Desde semanas antes, se empezaba a levantar el monumental altar que albergaría el desarrollo del pontifical. Los operarios fueron dirigidos por nuestro hermano Antonio Sánchez Aguilera, sobre la idea de Antonio Luque Márquez y proyecto técnico de Manuel Ubaldo Martín Fernández.

De igual modo, por las calles del barrio y en toda la calle Real, se colocaron en las farolas gallardetes de color burdeos que anunciaban la Coronación Canónica de la Divina Pastora. Todo el recorrido de la procesión fue engalanado con reposteros que fueron confeccionados por un grupo de hermanas en los Salones Parroquiales y las asociaciones de Mujeres Isleñas, Pastoreñas y Divina Pastora.

GALLARDETE

Tras los nervios ocasionados por la adversa climatología de los días previos, “la lluvia quiso colarse pero no estaba invitada”, que diría el pregonero, llegó el ansiado día 1 de noviembre, Solemnidad de todos los Santos. Un sol radiante resplandecía en una plaza de la Pastora totalmente engalanada de gallardetes, banderas, colgaduras y reposteros. La plaza según lo previsto por la comisión de protocolo, quedó dividida en varias partes.
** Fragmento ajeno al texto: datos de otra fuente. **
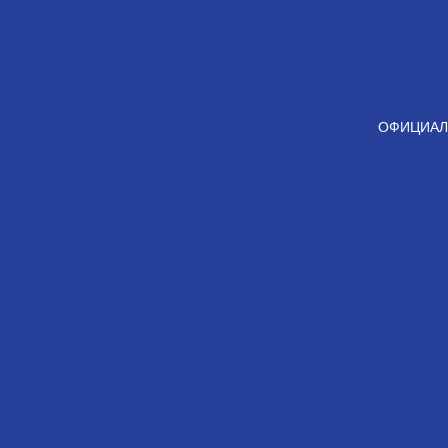
ОФИЦИАЛ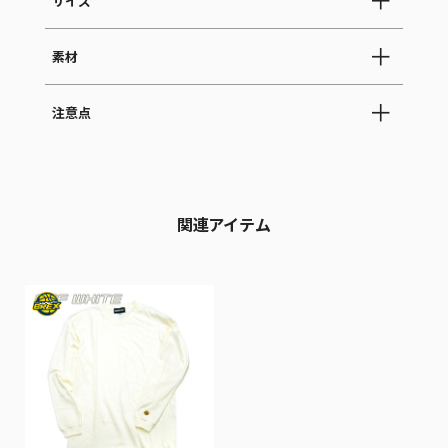
サイズ
素材
注意点
関連アイテム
El altar quedaría instalado en la calle Daniel González. A partir de ahí, habría tres zonas, una para invitados y representaciones, una segunda para los hermanos y parroquia y una tercera para el público en general, que se hizo extensiva a la calle Daniel González hasta su confluencia con Santo Domingo.

El presbiterio estaba engalanado con grandes centros de flores blancas y destacar que en la mesa de altar se colocó el frontal de plata de la Iglesia del Arsenal de La Carraca, cedido para la ocasión, y el ambón de la Iglesia Conventual del Carmen.